Timing SciPy's compiled kd-tree algorithms

System:

  • MacBook Pro, early 2013
  • 2.4 GHz Intel core i7, 8 GB RAM
  • MacOS X 10.9.5
  • Python 3.4.2 :: Anaconda 2.1.0 (x86_64)

Create some random data:


In [1]:
import numpy as np
from sklearn.datasets import make_classification
data0,y = make_classification(n_samples=10000)
data1,z = make_classification(n_samples=10000)

In [2]:
from ckdtreebench import spatial_015
from ckdtreebench import spatial_016
from ckdtreebench import spatial_PR4890

Benchmark kd-tree construction

SciPy 0.15.x


In [3]:
%timeit spatial_015.cKDTree(data0)


100 loops, best of 3: 2.59 ms per loop

SciPy 0.16.x


In [4]:
%timeit spatial_016.cKDTree(data0, balanced_tree=False)


100 loops, best of 3: 4.57 ms per loop

In [5]:
%timeit spatial_016.cKDTree(data0, balanced_tree=True)


100 loops, best of 3: 5.62 ms per loop

PR4890


In [6]:
%timeit spatial_PR4890.cKDTree(data0, balanced_tree=False)


100 loops, best of 3: 4.47 ms per loop

In [7]:
%timeit spatial_PR4890.cKDTree(data0, balanced_tree=True)
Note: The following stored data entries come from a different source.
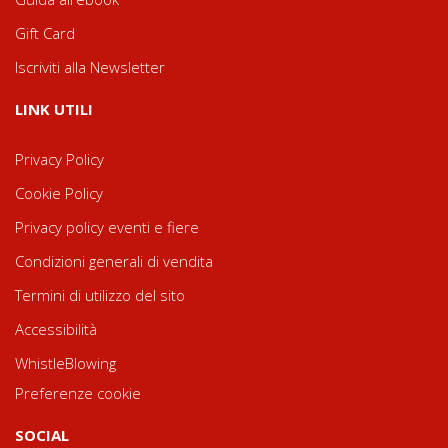
Gift Card
Iscriviti alla Newsletter
LINK UTILI
Privacy Policy
Cookie Policy
Privacy policy eventi e fiere
Condizioni generali di vendita
Termini di utilizzo del sito
Accessibilità
WhistleBlowing
Preferenze cookie
SOCIAL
100 loops, best of 3: 5.56 ms per loop

Benchmark k-NN query

SciPy 0.15.x - sliding midpoint


In [8]:
kdtree = spatial_015.cKDTree(data0)

In [9]:
%timeit kdtree.query(data1, k=5)


1 loops, best of 3: 7.05 s per loop

SciPy 0.16.x - sliding midpoint


In [10]:
kdtree = spatial_016.cKDTree(data0, balanced_tree=False)

In [11]:
%timeit kdtree.query(data1, k=5)


1 loops, best of 3: 3.28 s per loop

In [12]:
%timeit kdtree.query(data1, k=5, n_jobs=-1)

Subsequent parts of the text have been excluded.